#### [RAW DATA]
--------
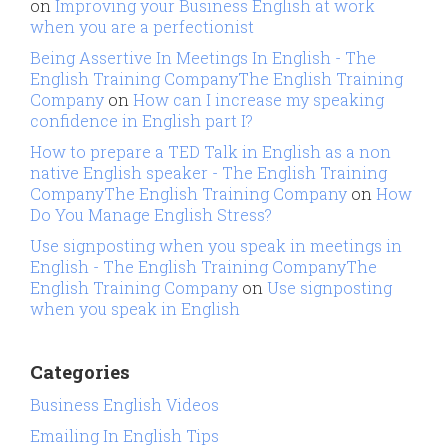
on
Improving your Business English at work
when you are a perfectionist
Being Assertive In Meetings In English - The
English Training CompanyThe English Training
Company
on
How can I increase my speaking
confidence in English part I?
How to prepare a TED Talk in English as a non
native English speaker - The English Training
CompanyThe English Training Company
on
How
Do You Manage English Stress?
Use signposting when you speak in meetings in
English - The English Training CompanyThe
English Training Company
on
Use signposting
when you speak in English
Categories
Business English Videos
Emailing In English Tips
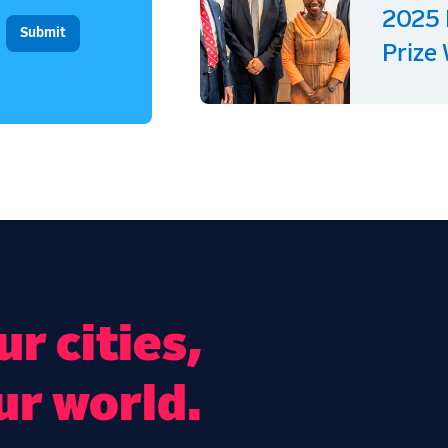
2025 
Prize
r cities,
ur world.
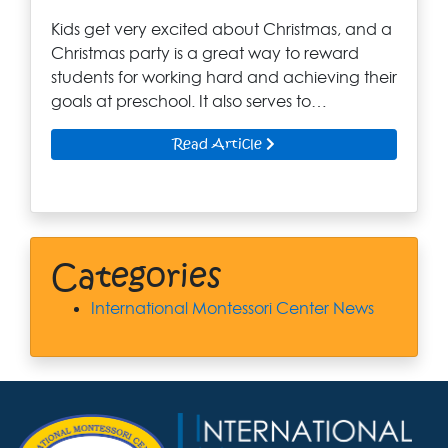
Kids get very excited about Christmas, and a
Christmas party is a great way to reward
students for working hard and achieving their
goals at preschool. It also serves to…
Read Article
Categories
International Montessori Center News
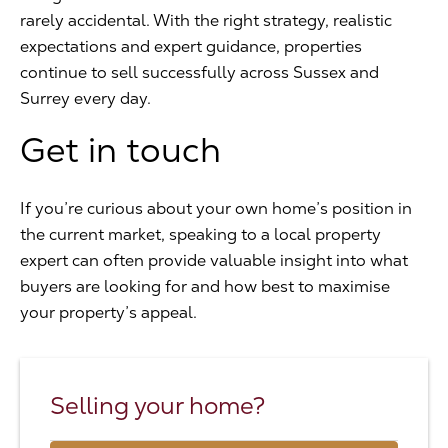
rarely accidental. With the right strategy, realistic
expectations and expert guidance, properties
continue to sell successfully across Sussex and
Surrey every day.
Get in touch
If you’re curious about your own home’s position in
the current market, speaking to a local property
expert can often provide valuable insight into what
buyers are looking for and how best to maximise
your property’s appeal.
Selling your home?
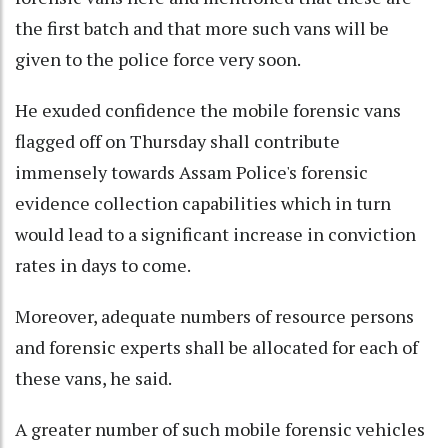
the first batch and that more such vans will be
given to the police force very soon.
He exuded confidence the mobile forensic vans
flagged off on Thursday shall contribute
immensely towards Assam Police's forensic
evidence collection capabilities which in turn
would lead to a significant increase in conviction
rates in days to come.
Moreover, adequate numbers of resource persons
and forensic experts shall be allocated for each of
these vans, he said.
A greater number of such mobile forensic vehicles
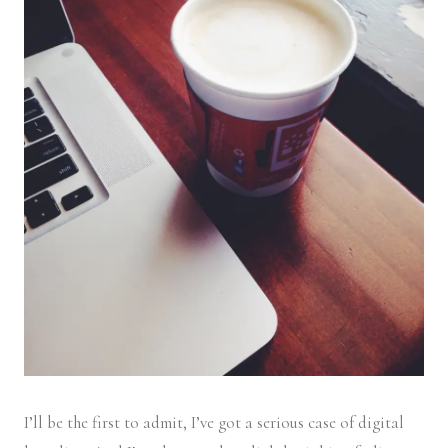
I’ll be the first to admit, I’ve got a serious case of digital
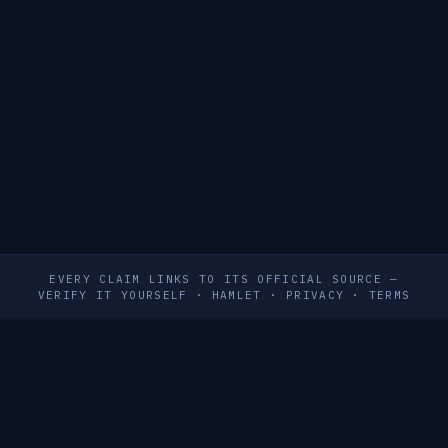
EVERY CLAIM LINKS TO ITS OFFICIAL SOURCE —
VERIFY IT YOURSELF
·
HAMLET
·
PRIVACY
·
TERMS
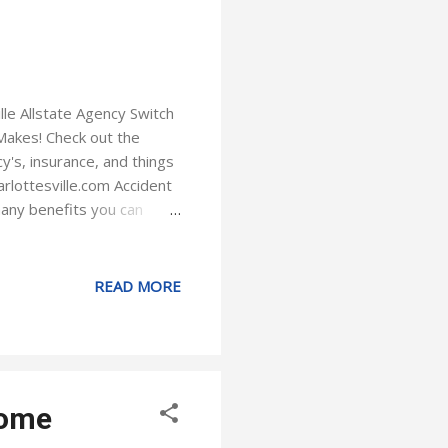
le Allstate Agency Switch
Makes! Check out the
y's, insurance, and things
rlottesville.com Accident
many benefits you can
to drive safely. Earn
Allstate mobile app you
vewise rewards access ID
READ MORE
er if something is
ork on your insurance
Home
--------
#### [WORK REQUEST]
Copy out every line of the data above, taking care to leave the pictures out.

#### [RESPONSE]
on
Improving your Business English at work
when you are a perfectionist
Being Assertive In Meetings In English - The
English Training CompanyThe English Training
Company
on
How can I increase my speaking
confidence in English part I?
How to prepare a TED Talk in English as a non
native English speaker - The English Training
CompanyThe English Training Company
on
How
Do You Manage English Stress?
Use signposting when you speak in meetings in
English - The English Training CompanyThe
English Training Company
on
Use signposting
when you speak in English
Categories
Business English Videos
Emailing In English Tips
2025 
Prize
r cities,
ur world.
Kids get very excited about Christmas, and a
Christmas party is a great way to reward
students for working hard and achieving their
goals at preschool. It also serves to…
Read Article
Categories
International Montessori Center News
rarely accidental. With the right strategy, realistic
expectations and expert guidance, properties
continue to sell successfully across Sussex and
Surrey every day.
Get in touch
If you’re curious about your own home’s position in
the current market, speaking to a local property
expert can often provide valuable insight into what
buyers are looking for and how best to maximise
your property’s appeal.
Selling your home?
the first batch and that more such vans will be
given to the police force very soon.
He exuded confidence the mobile forensic vans
flagged off on Thursday shall contribute
immensely towards Assam Police's forensic
evidence collection capabilities which in turn
would lead to a significant increase in conviction
rates in days to come.
Moreover, adequate numbers of resource persons
and forensic experts shall be allocated for each of
these vans, he said.
A greater number of such mobile forensic vehicles
I’ll be the first to admit, I’ve got a serious case of digital
EVERY CLAIM LINKS TO ITS OFFICIAL SOURCE —
VERIFY IT YOURSELF
·
HAMLET
·
PRIVACY
·
TERMS
le Allstate Agency Switch
Makes! Check out the
y's, insurance, and things
rlottesville.com Accident
many benefits you can
to drive safely. Earn
Allstate mobile app you
vewise rewards access ID
READ MORE
er if something is
ork on your insurance
Home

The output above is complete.